For the entries that follow, retype exactly the lines from the one containing "Knowledge Center" to the one containing "Dawn's L'il Darlin' Da", inclusive, and only those. Images stay out of the copy.

= Material for the task =

▼▼▼

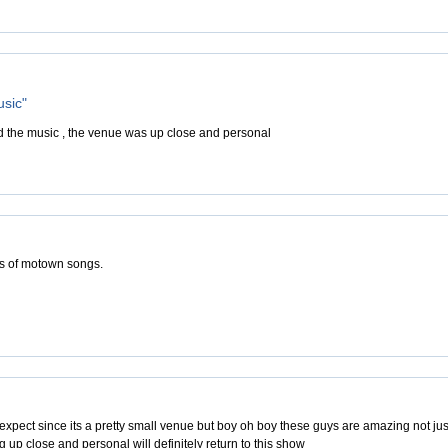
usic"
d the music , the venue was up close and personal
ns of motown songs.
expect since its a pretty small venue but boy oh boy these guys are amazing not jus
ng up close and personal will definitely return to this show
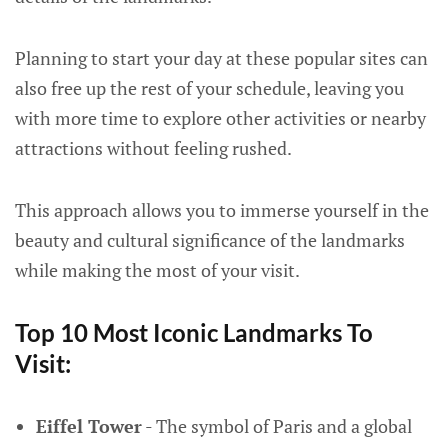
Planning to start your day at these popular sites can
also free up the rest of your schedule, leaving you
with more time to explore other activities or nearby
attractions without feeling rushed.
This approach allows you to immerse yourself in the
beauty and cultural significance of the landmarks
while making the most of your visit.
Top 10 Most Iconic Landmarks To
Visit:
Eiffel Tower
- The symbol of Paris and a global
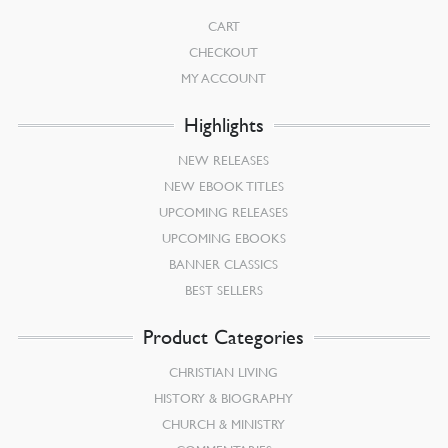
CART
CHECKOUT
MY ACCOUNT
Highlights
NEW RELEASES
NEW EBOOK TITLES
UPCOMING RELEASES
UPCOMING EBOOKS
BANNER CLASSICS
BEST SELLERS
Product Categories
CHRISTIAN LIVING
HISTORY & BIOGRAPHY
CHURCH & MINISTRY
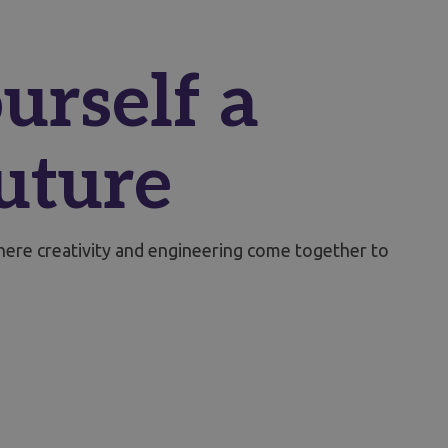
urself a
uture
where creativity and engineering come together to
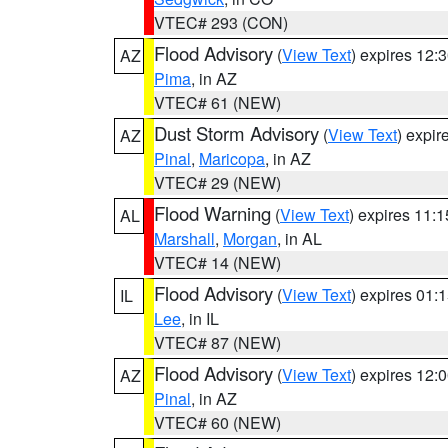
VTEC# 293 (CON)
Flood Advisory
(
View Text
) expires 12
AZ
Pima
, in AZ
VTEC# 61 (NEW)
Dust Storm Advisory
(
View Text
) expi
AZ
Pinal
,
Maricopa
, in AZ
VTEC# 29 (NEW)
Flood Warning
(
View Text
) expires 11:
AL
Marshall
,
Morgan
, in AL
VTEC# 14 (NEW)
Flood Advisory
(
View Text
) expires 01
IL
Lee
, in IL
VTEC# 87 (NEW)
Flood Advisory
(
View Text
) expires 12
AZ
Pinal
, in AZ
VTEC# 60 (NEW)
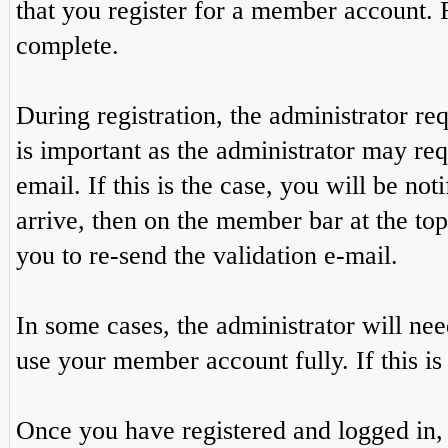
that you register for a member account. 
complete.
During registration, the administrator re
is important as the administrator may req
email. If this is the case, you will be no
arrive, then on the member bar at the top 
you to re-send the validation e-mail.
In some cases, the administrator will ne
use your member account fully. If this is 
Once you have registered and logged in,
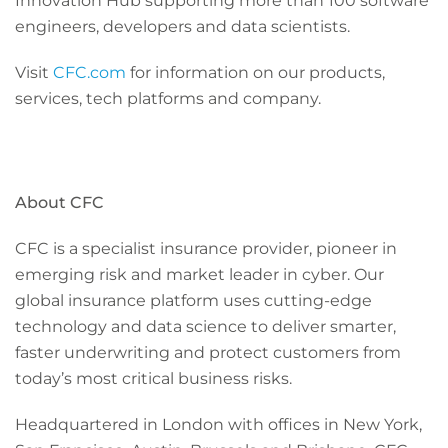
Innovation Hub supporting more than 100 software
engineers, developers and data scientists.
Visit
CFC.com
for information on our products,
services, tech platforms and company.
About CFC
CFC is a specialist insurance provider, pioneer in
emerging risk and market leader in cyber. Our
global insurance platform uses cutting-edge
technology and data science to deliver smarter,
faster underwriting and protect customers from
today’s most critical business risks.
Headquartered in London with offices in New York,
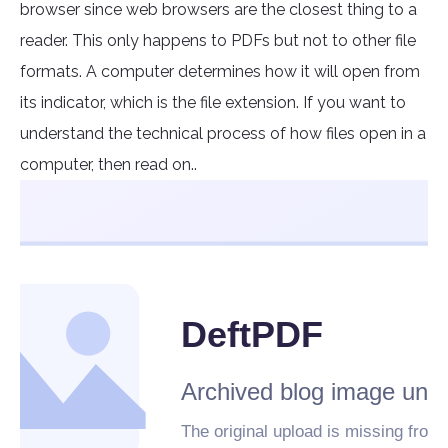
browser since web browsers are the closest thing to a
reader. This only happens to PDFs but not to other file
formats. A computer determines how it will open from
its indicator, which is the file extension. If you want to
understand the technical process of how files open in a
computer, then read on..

▲▲▲
▼▼▼

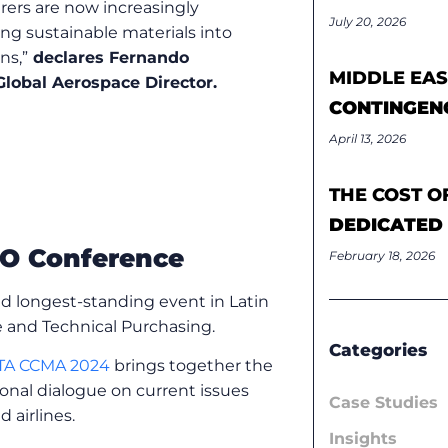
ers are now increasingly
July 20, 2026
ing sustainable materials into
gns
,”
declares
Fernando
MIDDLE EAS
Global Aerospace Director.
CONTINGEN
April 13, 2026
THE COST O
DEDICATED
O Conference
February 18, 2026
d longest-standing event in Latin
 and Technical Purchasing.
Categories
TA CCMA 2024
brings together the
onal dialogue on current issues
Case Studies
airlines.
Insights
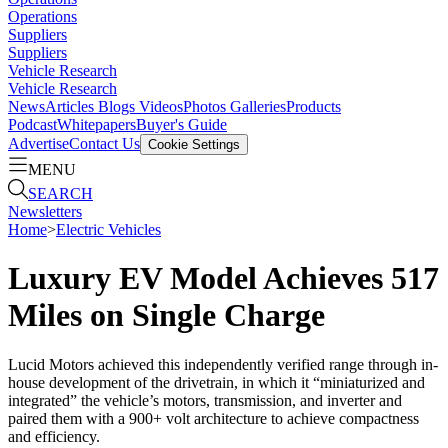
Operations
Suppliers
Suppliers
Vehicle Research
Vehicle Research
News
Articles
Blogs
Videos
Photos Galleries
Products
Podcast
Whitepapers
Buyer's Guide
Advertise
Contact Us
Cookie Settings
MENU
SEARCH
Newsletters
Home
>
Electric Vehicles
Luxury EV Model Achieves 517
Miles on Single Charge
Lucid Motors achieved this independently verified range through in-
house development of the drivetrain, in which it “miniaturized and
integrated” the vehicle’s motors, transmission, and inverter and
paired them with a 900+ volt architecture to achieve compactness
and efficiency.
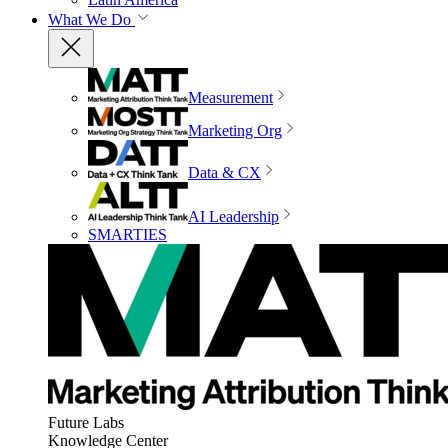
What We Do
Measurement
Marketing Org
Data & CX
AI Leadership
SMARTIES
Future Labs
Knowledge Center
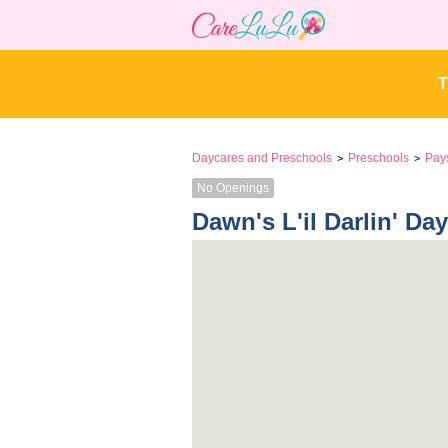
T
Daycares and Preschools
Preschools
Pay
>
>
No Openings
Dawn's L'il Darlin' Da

▲▲▲

= Answer space =
Knowledge Center
T
Daycares and Preschools
Preschools
Pay
>
>
No Openings
Dawn's L'il Darlin' Da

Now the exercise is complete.